Her voice is fading. I press harder on the wound, but blood seeps through my fingers anyway. So much blood. How can there be so much?

"The rocking chair by the window," she continues. "Where I would have fed her."

"Her?"

"I know it's a girl. A mother knows." Her eyes find mine, suddenly clear. "Bury me in my red pointe shoes. The ones from Giselle. And... the baby shoes. Let me take them with me."

"Elena—"

"She needs shoes to dance in heaven."

I'm crying now. Can't help it. Maksim Petrov, who hasn't cried since he was seven years old, is sobbing over his dying wife while she plans her daughter's heavenly ballet lessons.
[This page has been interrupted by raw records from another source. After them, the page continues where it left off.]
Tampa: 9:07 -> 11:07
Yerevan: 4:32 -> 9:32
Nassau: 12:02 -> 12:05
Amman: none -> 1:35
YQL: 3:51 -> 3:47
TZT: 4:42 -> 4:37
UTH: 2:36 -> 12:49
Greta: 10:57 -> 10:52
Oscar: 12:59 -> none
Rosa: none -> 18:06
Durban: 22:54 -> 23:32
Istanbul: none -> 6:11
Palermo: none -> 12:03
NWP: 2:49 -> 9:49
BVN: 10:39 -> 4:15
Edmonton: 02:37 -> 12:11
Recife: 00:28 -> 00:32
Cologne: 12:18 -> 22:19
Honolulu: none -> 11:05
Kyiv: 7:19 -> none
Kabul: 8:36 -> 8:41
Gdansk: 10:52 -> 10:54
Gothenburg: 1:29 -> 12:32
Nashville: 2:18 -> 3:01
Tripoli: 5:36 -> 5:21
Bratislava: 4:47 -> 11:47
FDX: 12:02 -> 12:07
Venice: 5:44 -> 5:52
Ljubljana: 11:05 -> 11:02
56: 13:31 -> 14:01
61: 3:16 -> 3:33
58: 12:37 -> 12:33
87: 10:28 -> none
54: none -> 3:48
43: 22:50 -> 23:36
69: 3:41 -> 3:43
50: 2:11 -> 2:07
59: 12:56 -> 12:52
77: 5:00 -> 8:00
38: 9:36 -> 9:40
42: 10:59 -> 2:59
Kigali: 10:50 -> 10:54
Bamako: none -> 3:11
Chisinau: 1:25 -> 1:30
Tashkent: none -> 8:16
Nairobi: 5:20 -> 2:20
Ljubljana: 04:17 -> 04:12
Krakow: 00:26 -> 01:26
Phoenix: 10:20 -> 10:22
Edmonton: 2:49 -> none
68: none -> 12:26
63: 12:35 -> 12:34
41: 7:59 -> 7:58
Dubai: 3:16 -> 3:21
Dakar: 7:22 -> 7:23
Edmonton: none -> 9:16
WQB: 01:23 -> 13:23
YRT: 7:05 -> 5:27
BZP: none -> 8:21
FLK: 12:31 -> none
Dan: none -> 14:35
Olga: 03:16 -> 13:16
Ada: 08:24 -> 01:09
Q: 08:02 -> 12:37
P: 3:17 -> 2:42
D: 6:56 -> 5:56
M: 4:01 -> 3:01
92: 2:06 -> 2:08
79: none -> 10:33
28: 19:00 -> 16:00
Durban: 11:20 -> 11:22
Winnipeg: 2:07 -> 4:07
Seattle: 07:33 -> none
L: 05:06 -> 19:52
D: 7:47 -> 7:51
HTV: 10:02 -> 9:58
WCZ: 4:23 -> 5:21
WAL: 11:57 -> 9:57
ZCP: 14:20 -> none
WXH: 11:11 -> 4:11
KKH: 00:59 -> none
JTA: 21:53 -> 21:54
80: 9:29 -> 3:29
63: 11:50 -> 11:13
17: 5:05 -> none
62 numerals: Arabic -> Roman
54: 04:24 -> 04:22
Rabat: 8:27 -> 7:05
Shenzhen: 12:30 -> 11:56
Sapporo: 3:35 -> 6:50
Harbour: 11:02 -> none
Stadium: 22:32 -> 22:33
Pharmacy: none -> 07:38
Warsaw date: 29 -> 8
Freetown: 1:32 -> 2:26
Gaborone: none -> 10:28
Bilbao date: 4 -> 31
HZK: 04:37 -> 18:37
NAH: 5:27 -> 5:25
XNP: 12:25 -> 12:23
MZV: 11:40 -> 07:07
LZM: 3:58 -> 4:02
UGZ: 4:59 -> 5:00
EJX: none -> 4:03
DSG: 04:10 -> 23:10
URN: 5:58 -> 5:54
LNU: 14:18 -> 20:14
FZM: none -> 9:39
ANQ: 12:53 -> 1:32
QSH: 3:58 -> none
"I love you," I tell her. "Both of you. Forever."

"Forever..." she whispers. Then her hand goes slack in mine. Those perfect feet finally relax from their pointe.

I sit there in the spreading pool of blood, her body cooling in my arms. I think about the nursery, just down the hall, waiting for cries that will never come. The closet upstairs, full of maternity clothes she'll never wear again. The refrigerator that has those pickles she's been craving, the expensive ones imported from Russia.

All these pieces of a life that just... stopped.

The sirens are getting closer, but it doesn't matter. Nothing matters now except the promise I made, and the name I need to trace so I never forget.

I dip my finger in the blood—her blood, our baby's blood—and write on the cream carpet. E-L-E-N-A. Five letters that held my whole world.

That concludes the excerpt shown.